Cool huh! Needless to say, after discovering this, I had to change the length of time Caryn was able to hold her breath from 12 minutes to over 30 minutes just to push the boundries of what the human body could be capable of. However, I left Kai's time closer to these records just in case the average human in the future starts holding their breath longer too.



Fun Facts Behind the Scenes

During the writing process for The White Lilac, I went through three different endings. In the original verion Caryn died, but I soon realized that wasn't going to work. However, I didn't want to play things too safe so in the next version Kai died. This was the ending I worked toward for several years and it's one of the main reasons why Caryn's voice is in present tense and Kai's is in past tense. It was to be a subtle clue for what was to come. But in the process of ironing out some other plot issues, I decided he didn't need to die and the published ending was born.

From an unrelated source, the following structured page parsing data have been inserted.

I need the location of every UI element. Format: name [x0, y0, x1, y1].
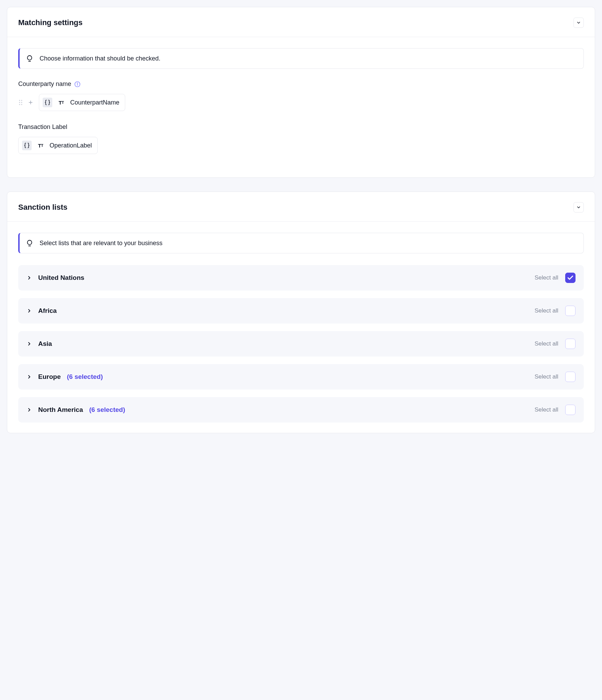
- select-all-checkbox[interactable]: [565, 273, 576, 283]
- sanction-lists-card: Sanction lists Select lists that are rel…: [7, 192, 595, 433]
- add-field-button[interactable]: [28, 100, 33, 105]
- svg-point-10: [21, 104, 22, 105]
- group-name: Africa: [38, 307, 57, 315]
- chevron-right-icon[interactable]: [26, 308, 32, 314]
- group-name: Europe: [38, 373, 61, 381]
- callout-text: Choose information that should be checke…: [40, 55, 160, 62]
- field-label: Counterparty name: [18, 80, 584, 88]
- group-left: Africa: [26, 307, 57, 315]
- select-all-label: Select all: [535, 274, 558, 281]
- section-body: Choose information that should be checke…: [7, 37, 595, 177]
- field-chip[interactable]: TTOperationLabel: [18, 137, 98, 154]
- lightbulb-icon: [26, 239, 33, 247]
- section-header: Sanction lists: [7, 192, 595, 222]
- select-all-label: Select all: [535, 307, 558, 314]
- svg-point-8: [21, 102, 22, 103]
- section-body: Select lists that are relevant to your b…: [7, 222, 595, 433]
- svg-point-0: [28, 56, 32, 60]
- group-right: Select all: [535, 306, 576, 316]
- chevron-down-icon: [576, 20, 581, 25]
- info-callout: Select lists that are relevant to your b…: [18, 233, 584, 253]
- sanction-group-row: Europe(6 selected)Select all: [18, 364, 584, 390]
- drag-handle-icon[interactable]: [18, 99, 23, 106]
- chevron-right-icon[interactable]: [26, 341, 32, 347]
- sanction-group-row: North America(6 selected)Select all: [18, 397, 584, 423]
- sanction-group-row: AsiaSelect all: [18, 331, 584, 357]
- group-left: Asia: [26, 340, 52, 348]
- text-type-icon: TT: [36, 141, 45, 150]
- select-all-checkbox[interactable]: [565, 306, 576, 316]
- sanction-group-row: AfricaSelect all: [18, 298, 584, 324]
- field-label-text: Counterparty name: [18, 80, 71, 88]
- collapse-button[interactable]: [573, 18, 584, 28]
- select-all-label: Select all: [535, 340, 558, 347]
- svg-point-7: [19, 102, 20, 103]
- group-right: Select all: [535, 405, 576, 415]
- callout-text: Select lists that are relevant to your b…: [40, 240, 162, 247]
- matching-title: Matching settings: [18, 18, 83, 27]
- svg-point-6: [21, 100, 22, 101]
- chevron-right-icon[interactable]: [26, 374, 32, 380]
- group-left: United Nations: [26, 274, 84, 282]
- sanctions-title: Sanction lists: [18, 203, 67, 212]
- select-all-label: Select all: [535, 373, 558, 380]
- field-block: Transaction LabelTTOperationLabel: [18, 123, 584, 154]
- group-right: Select all: [535, 372, 576, 382]
- chevron-right-icon[interactable]: [26, 407, 32, 413]
- select-all-checkbox[interactable]: [565, 339, 576, 349]
- info-icon[interactable]: [74, 81, 81, 88]
- field-chip-label: CounterpartName: [70, 99, 119, 106]
- handle-plus-group: [18, 99, 33, 106]
- matching-settings-card: Matching settings Choose information tha…: [7, 7, 595, 178]
- select-all-checkbox[interactable]: [565, 405, 576, 415]
- field-chip[interactable]: TTCounterpartName: [39, 94, 125, 111]
- info-callout: Choose information that should be checke…: [18, 48, 584, 69]
- collapse-button[interactable]: [573, 202, 584, 212]
- matching-fields: Counterparty nameTTCounterpartNameTransa…: [18, 80, 584, 154]
- select-all-label: Select all: [535, 406, 558, 413]
- selected-count-badge: (6 selected): [89, 406, 125, 414]
- field-label: Transaction Label: [18, 123, 584, 131]
- chevron-down-icon: [576, 205, 581, 210]
- group-name: United Nations: [38, 274, 84, 282]
- select-all-checkbox[interactable]: [565, 372, 576, 382]
- field-label-text: Transaction Label: [18, 123, 67, 131]
- svg-point-4: [77, 83, 78, 83]
- chevron-right-icon[interactable]: [26, 275, 32, 281]
- group-name: North America: [38, 406, 83, 414]
- svg-point-5: [19, 100, 20, 101]
- svg-point-13: [28, 240, 32, 245]
- group-left: North America(6 selected): [26, 406, 125, 414]
- text-type-icon: TT: [56, 98, 66, 107]
- braces-icon: [22, 141, 32, 150]
- selected-count-badge: (6 selected): [67, 373, 103, 381]
- svg-point-9: [19, 104, 20, 105]
- group-right: Select all: [535, 273, 576, 283]
- sanction-group-row: United NationsSelect all: [18, 265, 584, 291]
- field-row: TTCounterpartName: [18, 94, 584, 111]
- group-right: Select all: [535, 339, 576, 349]
- braces-icon: [43, 98, 52, 107]
- lightbulb-icon: [26, 55, 33, 62]
- field-chip-label: OperationLabel: [50, 142, 92, 149]
- sanction-groups: United NationsSelect allAfricaSelect all…: [18, 265, 584, 423]
- group-left: Europe(6 selected): [26, 373, 103, 381]
- field-row: TTOperationLabel: [18, 137, 584, 154]
- field-block: Counterparty nameTTCounterpartName: [18, 80, 584, 111]
- group-name: Asia: [38, 340, 52, 348]
- section-header: Matching settings: [7, 7, 595, 37]
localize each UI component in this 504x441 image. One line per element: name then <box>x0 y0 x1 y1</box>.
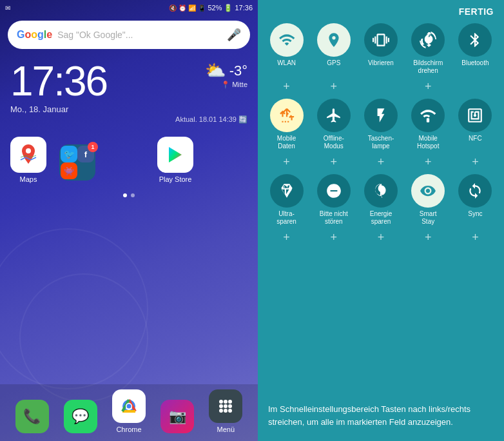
status-right: 🔇 ⏰ 📶 📱 52% 🔋 17:36 <box>169 4 253 12</box>
rotate-label: Bildschirmdrehen <box>413 59 443 75</box>
done-button[interactable]: FERTIG <box>459 6 494 17</box>
svg-point-0 <box>26 148 31 153</box>
clock-time-display: 17:36 <box>10 61 107 102</box>
gps-icon <box>317 23 351 57</box>
add-cell[interactable]: + <box>310 79 357 95</box>
hotspot-label: MobileHotspot <box>417 135 439 150</box>
dock-whatsapp[interactable]: 💬 <box>64 400 97 433</box>
add-cell[interactable]: + <box>405 79 452 95</box>
qs-row-3: Ultra-sparen Bitte nichtstören Energiesp… <box>258 170 504 230</box>
dock-phone[interactable]: 📞 <box>15 400 49 433</box>
app-social-cluster[interactable]: 🐦 👾 f 1 <box>59 144 95 183</box>
sync-label: Sync <box>468 210 482 218</box>
qs-info-text: Im Schnelleinstellungsbereich Tasten nac… <box>268 403 494 428</box>
sync-icon <box>458 174 492 208</box>
update-info: Aktual. 18.01 14:39 🔄 <box>0 114 258 124</box>
phone-icon: 📞 <box>15 400 49 433</box>
qs-mobile-data[interactable]: MobileDaten <box>263 95 310 154</box>
add-row-3: + + + + + <box>258 230 504 246</box>
add-cell[interactable]: + <box>452 154 499 170</box>
dnd-label: Bitte nichtstören <box>320 210 348 226</box>
smart-stay-label: SmartStay <box>420 210 437 226</box>
weather-location: 📍 Mitte <box>205 81 247 89</box>
clock-widget: 17:36 ⛅ -3° 📍 Mitte <box>0 54 258 102</box>
dock-chrome[interactable]: Chrome <box>112 389 146 433</box>
mobile-data-label: MobileDaten <box>277 135 296 150</box>
add-cell[interactable]: + <box>405 154 452 170</box>
app-play-store[interactable]: Play Store <box>157 137 193 183</box>
add-cell[interactable]: + <box>357 230 404 246</box>
dnd-icon <box>317 174 351 208</box>
play-store-icon <box>157 137 193 173</box>
bottom-dock: 📞 💬 <box>0 384 258 441</box>
qs-bluetooth[interactable]: Bluetooth <box>452 19 499 79</box>
location-pin-icon: 📍 <box>221 81 230 88</box>
qs-gps[interactable]: GPS <box>310 19 357 79</box>
wlan-label: WLAN <box>277 59 296 67</box>
add-cell <box>357 79 404 95</box>
notification-icon: ✉ <box>5 5 10 12</box>
wlan-icon <box>270 23 304 57</box>
qs-flashlight[interactable]: Taschen-lampe <box>357 95 404 154</box>
add-row-1: + + + <box>258 79 504 95</box>
qs-ultra-save[interactable]: Ultra-sparen <box>263 170 310 230</box>
camera-icon: 📷 <box>160 400 194 433</box>
add-cell[interactable]: + <box>263 230 310 246</box>
mic-icon[interactable]: 🎤 <box>227 28 241 42</box>
add-cell[interactable]: + <box>310 154 357 170</box>
mobile-data-icon <box>270 99 304 132</box>
qs-nfc[interactable]: NFC <box>452 95 499 154</box>
chrome-label: Chrome <box>116 426 141 433</box>
flashlight-icon <box>364 99 398 132</box>
qs-smart-stay[interactable]: SmartStay <box>405 170 452 230</box>
qs-vibrate[interactable]: Vibrieren <box>357 19 404 79</box>
svg-point-15 <box>228 404 232 408</box>
dock-camera[interactable]: 📷 <box>160 400 194 433</box>
search-bar[interactable]: Google Sag "Ok Google"... 🎤 <box>8 21 250 49</box>
app-grid: Maps 🐦 👾 f 1 <box>0 124 258 183</box>
add-cell[interactable]: + <box>452 230 499 246</box>
qs-sync[interactable]: Sync <box>452 170 499 230</box>
social-cluster-icon: 🐦 👾 f 1 <box>59 144 95 181</box>
app-maps[interactable]: Maps <box>10 137 46 183</box>
ultra-save-icon <box>270 174 304 208</box>
qs-hotspot[interactable]: MobileHotspot <box>405 95 452 154</box>
add-cell[interactable]: + <box>310 230 357 246</box>
nfc-label: NFC <box>469 135 482 142</box>
svg-marker-1 <box>169 147 182 162</box>
menu-label: Menü <box>217 426 235 433</box>
svg-point-14 <box>224 404 228 408</box>
qs-airplane[interactable]: Offline-Modus <box>310 95 357 154</box>
alarm-icon: ⏰ <box>179 5 186 12</box>
bluetooth-label: Bluetooth <box>461 59 489 67</box>
qs-info-section: Im Schnelleinstellungsbereich Tasten nac… <box>258 246 504 441</box>
page-dot-2 <box>131 193 135 197</box>
home-screen: ✉ 🔇 ⏰ 📶 📱 52% 🔋 17:36 Google Sag "Ok Goo… <box>0 0 258 441</box>
maps-label: Maps <box>20 175 37 183</box>
qs-power-save[interactable]: Energiesparen <box>357 170 404 230</box>
add-cell[interactable]: + <box>263 79 310 95</box>
vibrate-icon <box>364 23 398 57</box>
svg-point-18 <box>228 409 232 413</box>
svg-point-13 <box>219 404 223 408</box>
hotspot-icon <box>411 99 445 132</box>
smart-stay-icon <box>411 174 445 208</box>
chrome-icon <box>112 389 146 423</box>
qs-wlan[interactable]: WLAN <box>263 19 310 79</box>
signal-icon: 📱 <box>198 5 206 12</box>
add-cell[interactable]: + <box>263 154 310 170</box>
power-save-label: Energiesparen <box>370 210 392 226</box>
power-save-icon <box>364 174 398 208</box>
mute-icon: 🔇 <box>169 5 177 12</box>
rotate-icon <box>411 23 445 57</box>
clock-status: 17:36 <box>235 4 253 12</box>
add-cell[interactable]: + <box>405 230 452 246</box>
qs-rotate[interactable]: Bildschirmdrehen <box>405 19 452 79</box>
qs-row-2: MobileDaten Offline-Modus Taschen-lampe <box>258 95 504 154</box>
wifi-icon: 📶 <box>188 5 196 12</box>
add-cell[interactable]: + <box>357 154 404 170</box>
dock-menu[interactable]: Menü <box>209 389 242 433</box>
notification-badge: 1 <box>88 142 98 152</box>
qs-dnd[interactable]: Bitte nichtstören <box>310 170 357 230</box>
add-cell <box>452 79 499 95</box>
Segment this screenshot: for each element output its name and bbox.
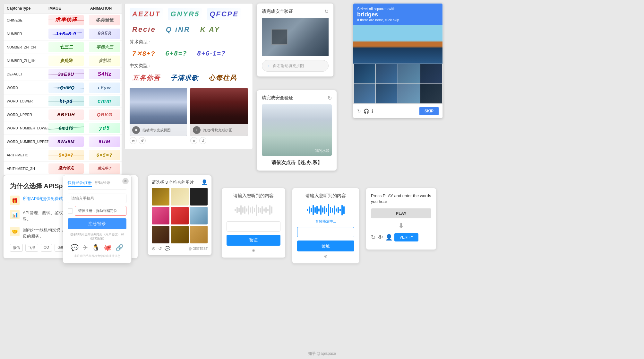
refresh-icon[interactable]: ↺ (139, 137, 146, 144)
wave-bar (256, 205, 257, 216)
grid-cell[interactable] (420, 84, 442, 103)
image-cell-9[interactable] (190, 226, 208, 243)
wave-bar (238, 208, 240, 212)
room-image: 我的水印 (262, 104, 332, 156)
image-cell-6[interactable] (190, 207, 208, 224)
reload-icon[interactable]: ↻ (371, 234, 376, 241)
close-icon-2[interactable]: ⊗ (190, 137, 197, 144)
play-button[interactable]: PLAY (371, 208, 431, 218)
slide-text-2: 拖动/骨块完成拼图 (203, 128, 232, 133)
cn-sample-2: 子清求歌 (168, 72, 201, 84)
audio-wave-1 (227, 204, 280, 216)
audio-captcha-panel-1: 请输入您听到的内容 验证 ⊗ (221, 188, 286, 258)
captcha-anim: 参拾玖 (89, 56, 120, 66)
table-header: CaptchaType IMAGE ANIMATION (4, 4, 122, 13)
info-icon[interactable]: ℹ (372, 109, 373, 114)
puzzle-captcha-panel-2: 请完成安全验证 ↻ 我的水印 请依次点击【连,办,系】 (257, 90, 337, 171)
captcha-type-table: CaptchaType IMAGE ANIMATION CHINESE 求率快译… (3, 3, 122, 176)
grid-cell[interactable] (398, 84, 420, 103)
agree-text: 登录即表示已阅读并同意 《用户协议》 和 《隐私政策》 (68, 232, 126, 241)
grid-cell[interactable] (398, 64, 420, 83)
grid-cell[interactable] (376, 64, 398, 83)
captcha-slider-text[interactable]: 请按注册，拖动到指定位 (75, 206, 126, 216)
refresh-icon[interactable]: ↻ (324, 8, 329, 14)
eye-icon[interactable]: 👁 (378, 234, 383, 241)
table-row: DEFAULT 3sE9U S4Hz (4, 67, 122, 81)
gothic-captcha-box: ⏸ 拖动/骨块完成拼图 ⊗ ↺ (190, 88, 248, 144)
image-grid[interactable] (152, 188, 208, 243)
image-cell-3[interactable] (190, 188, 208, 206)
refresh-icon[interactable]: ↺ (158, 246, 162, 251)
puzzle2-title-text: 请完成安全验证 (262, 95, 293, 101)
modal-close-button[interactable]: ✕ (122, 178, 129, 184)
phone-input[interactable] (68, 194, 126, 203)
audio-input-1[interactable] (227, 221, 280, 232)
pause-button-2[interactable]: ⏸ (193, 126, 201, 134)
puzzle-piece-hole (271, 29, 288, 45)
wave-bar (307, 209, 308, 211)
wechat-icon[interactable]: 💬 (71, 243, 79, 252)
grid-cell[interactable] (354, 64, 375, 83)
recaptcha-footer: ↻ 🎧 ℹ SKIP (353, 104, 442, 118)
captcha-image: BBYUH (48, 109, 84, 120)
skip-button[interactable]: SKIP (419, 107, 439, 115)
eng-action-icons: ↻ 👁 👤 VERIFY (371, 233, 431, 241)
audio-input-2[interactable] (297, 227, 354, 237)
wave-bar (242, 207, 244, 213)
close-button-1[interactable]: ⊗ (227, 248, 280, 253)
captcha-anim: cmm (89, 96, 120, 106)
anim-cell: 6UM (87, 135, 122, 148)
recaptcha-grid[interactable] (353, 64, 442, 104)
github-icon[interactable]: 🐙 (104, 243, 112, 252)
image-cell-5[interactable] (171, 207, 188, 224)
image-cell-1[interactable] (152, 188, 169, 206)
captcha-anim: yd5 (89, 123, 120, 133)
captcha-checkbox[interactable] (68, 208, 73, 214)
image-select-panel: 请选择 3 个符合的图片 👤 ⊗ ↺ 💬 @ GEETEST (148, 175, 212, 255)
captcha-anim: 9958 (89, 29, 120, 39)
tab-password-login[interactable]: 密码登录 (95, 180, 110, 187)
user-icon[interactable]: 👤 (385, 234, 392, 241)
person-icon[interactable]: 👤 (201, 179, 208, 185)
captcha-image: 乘六等几 (48, 163, 84, 174)
image-cell-8[interactable] (171, 226, 188, 243)
audio-verify-button-1[interactable]: 验证 (227, 235, 280, 246)
image-cell-7[interactable] (152, 226, 169, 243)
wave-bar (263, 208, 265, 212)
pause-button[interactable]: ⏸ (132, 126, 140, 134)
refresh-icon-2[interactable]: ↺ (199, 137, 206, 144)
close-icon[interactable]: ⊗ (152, 246, 156, 251)
image-cell: 3sE9U (45, 68, 87, 81)
chat-icon[interactable]: 💬 (165, 246, 170, 251)
close-icon[interactable]: ⊗ (130, 137, 137, 144)
qq-icon[interactable]: 🐧 (92, 243, 100, 252)
feishu-icon[interactable]: ✈ (82, 243, 88, 252)
verify-button[interactable]: VERIFY (394, 233, 418, 241)
image-cell-2[interactable] (171, 188, 188, 206)
table-row: NUMBER 1+6=8-9 9958 (4, 27, 122, 40)
grid-cell[interactable] (376, 84, 398, 103)
eciink-icon[interactable]: 🔗 (116, 243, 124, 252)
audio-verify-button-2[interactable]: 验证 (297, 241, 354, 251)
captcha-image: 参拾陆 (48, 56, 84, 66)
recaptcha-images (353, 25, 442, 104)
close-button-2[interactable]: ⊗ (297, 254, 354, 258)
grid-cell[interactable] (354, 84, 375, 103)
reload-icon[interactable]: ↻ (357, 109, 361, 114)
captcha-image: 5×3=? (48, 150, 84, 160)
login-register-button[interactable]: 注册/登录 (68, 218, 126, 229)
recaptcha-subtext: If there are none, click skip (357, 18, 439, 22)
wave-bar (267, 209, 269, 211)
tab-quick-login[interactable]: 快捷登录/注册 (68, 180, 92, 187)
audio-icon[interactable]: 🎧 (364, 109, 369, 114)
recaptcha-header-text: Select all squares with (357, 7, 439, 11)
image-cell-4[interactable] (152, 207, 169, 224)
playing-text: 音频播放中... (297, 219, 354, 224)
anim-cell: 乘几等于 (87, 162, 122, 175)
refresh-icon-2[interactable]: ↻ (328, 95, 332, 101)
wave-bar (336, 208, 337, 212)
wave-bar (271, 206, 272, 214)
puzzle-slider[interactable]: → 向右滑动填充拼图 (262, 60, 329, 72)
grid-cell[interactable] (420, 64, 442, 83)
type-label: WORD (4, 86, 45, 90)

In one of the earlier drafts, Caryn and the other girls are taken care of by a woman named Mother Nancy, a lovable round woman who was dating a security guard. There were several tearful goodbyes in her scenes and I ended up cutting her, but she makes a cameo appearance in the video Kai watches.

Jigger, the name for the fish, comes from the Uzbek language. It is their color for brown, or as I was told, literally means liver colored. Originally I was going to call the fish livers, but that looked too much like the word 'live' so I used the Uzbek word instead, although the spelling may be different.